MID-17th CENTURY PROVISIONS FOR INDIAN CHILDREN IN VIRGINIA

In 1655 provision was made that Indian children could become indentured servants only by consent of their parents and for specified terms agreed upon and such children were to be educated in the Christian religion. In Virginia, 1656, it was provided that Indian children brought into the colony as hostages should be assigned to masters by choice of their parents, but should not be made slaves. Again, in 1658, it was decreed that any Indian children disposed of by their parents to a white man for “education and instruction in the Christian religion”, or for any other purpose, were not to be turned over to any other person upon any pretext whatever, and any such child was to be free at the age of twenty-five. (Source: DOCUMENTING THE MELUNGEONS & THEIR KIN blog by Joanne Pezzulo on the internet at http://the-melungeons.blogspot.com/)
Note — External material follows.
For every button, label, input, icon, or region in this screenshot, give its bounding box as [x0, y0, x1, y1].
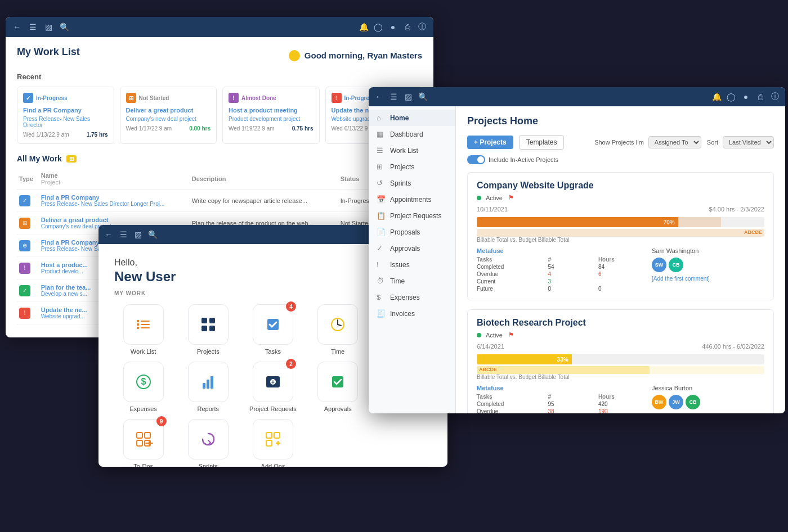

The 1658 provision may explain why Elizabeth Chavis successfully petitioned the General Court of Virginia on 28 March 1672 to free her son, Gibson Gibson, from being unlawfully bound by Berr. Mercer to Thomas Barber, who had gone to England leaving the boy with Samuel Austin (Heinegg, p. 282). No race is indicated in the court record, but Gibson's descendants were mixed-race.

DEATH Elizabeth died before 6 August 1681 about 33 years of age according to a Surry County (Virginia) deed by which her brother William sold land which descended to them by their father's will. (Heinegg, p. 282)

The following source Melungeon families lived in the same area of Virginia around 1730: John Bunch, Gilbert Gibson, Thomas Gibson and Thomas Collins. They begin selling their land in Louisa County. VA in 1747 and migrated to the Flatt River area of then Granville County, North Carolina. This area became Orange County in 1753. In 1747 Thomas Collins sells 184 acres of land on the south side of the Pamunkey River on Turkey Run Creek to John Dowell for 25 Ibs. (Louisa County, Va. reference in Melungeons and Other Pioneer Families blog) ___________

DOCUMENTING THE MELUNGEONS & THEIR KIN (blog) "...early records of Virginia and the Carolinas contain notices of Portuguese ships having gone to wreck on the coasts of these States and of the crews settling down and marrying in with Indians and mulattoes." Mr. James Mooney, Washington Post, 1902.

“Portuguese,” became almost synonymous for both the Muslims and the Jews who had been exiled during the Spanish Inquisition. Numerous sources state that the Gibson family [may have] originated with Elizabeth Chavis but records show that the Gibson family was here before the Chavis family according to Joanne Pezzullo, DOCUMENTING THE MELUNGEONS & THEIR KIN (http://the-melungeons.blogspot.com/ joannepezzullo@aol.com). No race is indicated in the court record of Gibson Gibson being freed from indenture, but Gibson's descendants were mixed-race.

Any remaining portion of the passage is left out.